The collateral order doctrine is “narrow in scope.” Peat & Co. v. Los Angeles Rams, 284 Md. 86, 92, 394 A.2d 801 (1978). To come within it, the order must meet four requirements: it must conclusively determine the disputed question, resolve an important issue, be completely separate from the merits of the action, and be effectively unreviewable on appeal from a final judgment. Id. See also Clark v. Elza, 286 Md. 208, 213, 406 A.2d 922 (1979). The order in question is not effectively unreviewable on appeal from a final judgment. The decision to transfer or not transfer under Rule 2-327(c) is a discretionary one and is thus reviewable on an abuse of discretion standard. It may well be, as appellant complains, that, if we do not reach this issue now he will have to try his case in an inconvenient forum and that, if we ultimately were to conclude that Judge Thayer abused his discretion in not transferring the case to Worcester County, the matter may have to be retried. But that has to be balanced against two other factors: one, that if appellant were to prevail in Allegany County, the issue of transfer will become moot and will never have to be decided on appeal; and, two, the inconvenience to the parties, both trial courts, and this Court of interrupting all proceedings below for upwards of a year to consider what is clearly a discretionary and interlocutory decision. Unfortunately, that has been the result in this case because of this appeal, but we do not desire to establish a rule that will allow it to happen in the future.

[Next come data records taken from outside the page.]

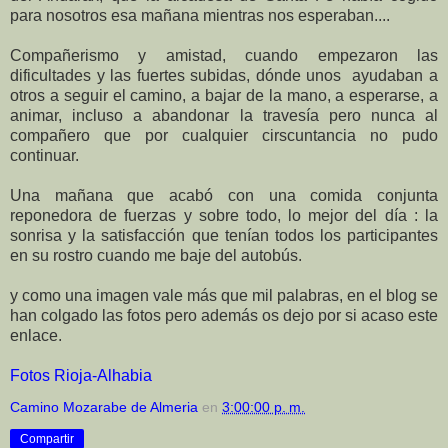
para nosotros esa mañana mientras nos esperaban....
Compañerismo y amistad, cuando empezaron las
dificultades y las fuertes subidas, dónde unos ayudaban a
otros a seguir el camino, a bajar de la mano, a esperarse, a
animar, incluso a abandonar la travesía pero nunca al
compañero que por cualquier cirscuntancia no pudo
continuar.
Una mañana que acabó con una comida conjunta
reponedora de fuerzas y sobre todo, lo mejor del día : la
sonrisa y la satisfacción que tenían todos los participantes
en su rostro cuando me baje del autobús.
y como una imagen vale más que mil palabras, en el blog se
han colgado las fotos pero además os dejo por si acaso este
enlace.
Fotos Rioja-Alhabia
Camino Mozarabe de Almeria
en
3:00:00 p. m.
Compartir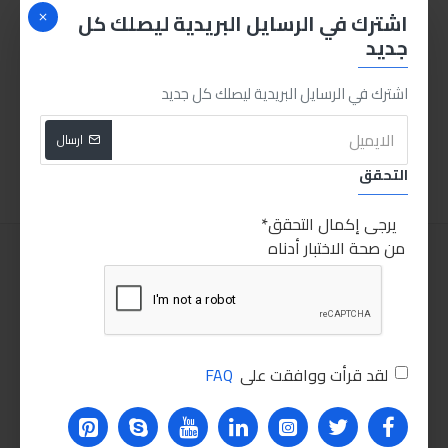
اشترك في الرسايل البريدية ليصلك كل
جديد
سماعة لكشف أعطال ميكانيكا السيارات
اشترك في الرسايل البريدية ليصلك كل جديد
175.00LE
ارسال
اضافة للسلة
التحقق
يرجى إكمال التحقق
من صحة الاختبار أدناه
لقد قرأت ووافقت على
FAQ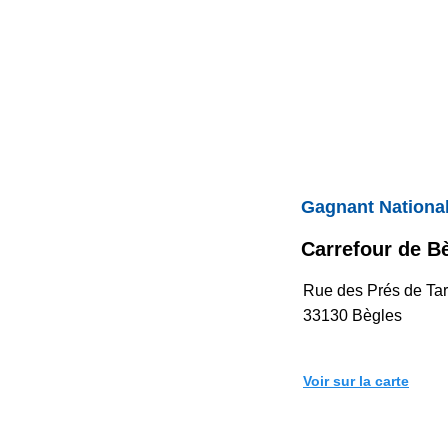
Gagnant Nationa
Carrefour de B
Rue des Prés de Tar
33130 Bègles
Voir sur la carte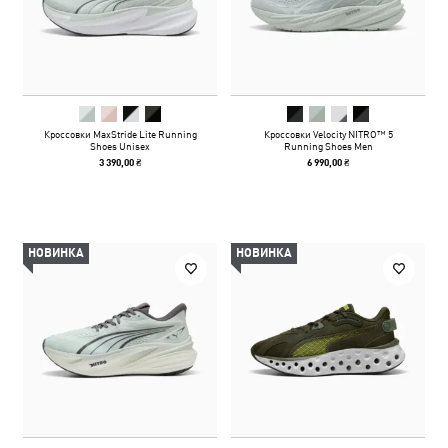
Кроссовки MaxStride Lite Running
Кроссовки Velocity NITRO™ 5
Shoes Unisex
Running Shoes Men
3 390,00 ₴
6 990,00 ₴
НОВИНКА
НОВИНКА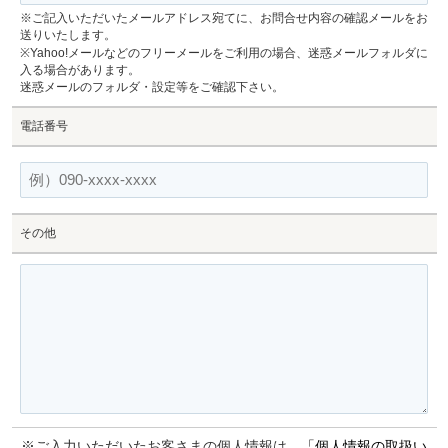
※ご記入いただいたメールアドレス宛てに、お問合せ内容の確認メールをお
送りいたします。
※Yahoo!メールなどのフリーメールをご利用の場合、迷惑メールフォルダに
入る場合があります。
迷惑メールのフォルダ・設定等をご確認下さい。
電話番号
その他
※ご入力いただいたお客さまの個人情報は、
「個人情報の取扱い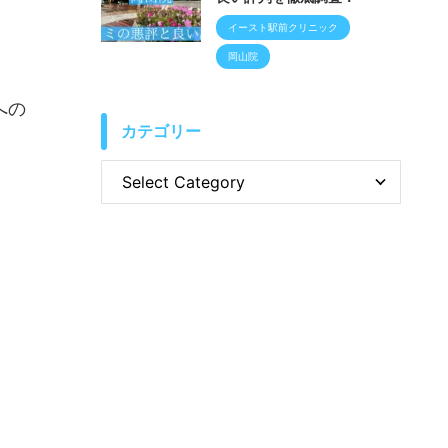
イースト駅前クリニック
岡山院
への
カテゴリー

It is for these reasons that we conclude that the order denying appellant’s petition for change of venue is not immediately appealable and that we therefore dismiss the appeal.

APPEAL DISMISSED; APPELLANT TO PAY THE COSTS. 
      
      . In subsequent pleadings, the attorney is sometimes referred to as a guardian ad litem, although the order of appointment makes clear that he was to act as attorney for the child.
     
      
      . The 1805 amendment, proposed by 1804 Md. Laws, ch. 55, abolished the General Court, divided the State into six judicial districts, created County Courts to exercise general trial jurisdiction within the various counties, and provided for the transfer of any “suit or action at law" from one County Court to another such court within the judicial district upon a suggestion in writing supported by affidavit or other evidence that a fair and impartial trial could not be had in the court where the action was pending.